Data below:
-=-=-=-=-

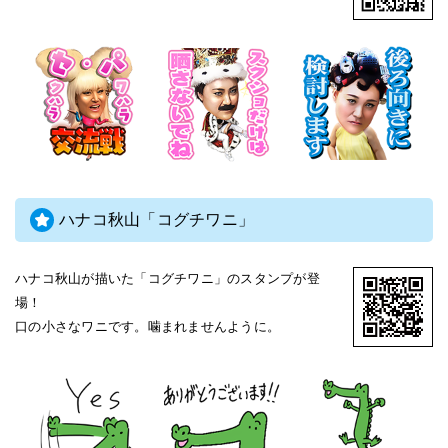
ハナコ秋山「コグチワニ」
ハナコ秋山が描いた「コグチワニ」のスタンプが登
場！
口の小さなワニです。噛まれませんように。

-=-=-=-=-

Task details: What lines in the material above include "コグチワニ"? Copy every one of them.

Answer:
ハナコ秋山「コグチワニ」
ハナコ秋山が描いた「コグチワニ」のスタンプが登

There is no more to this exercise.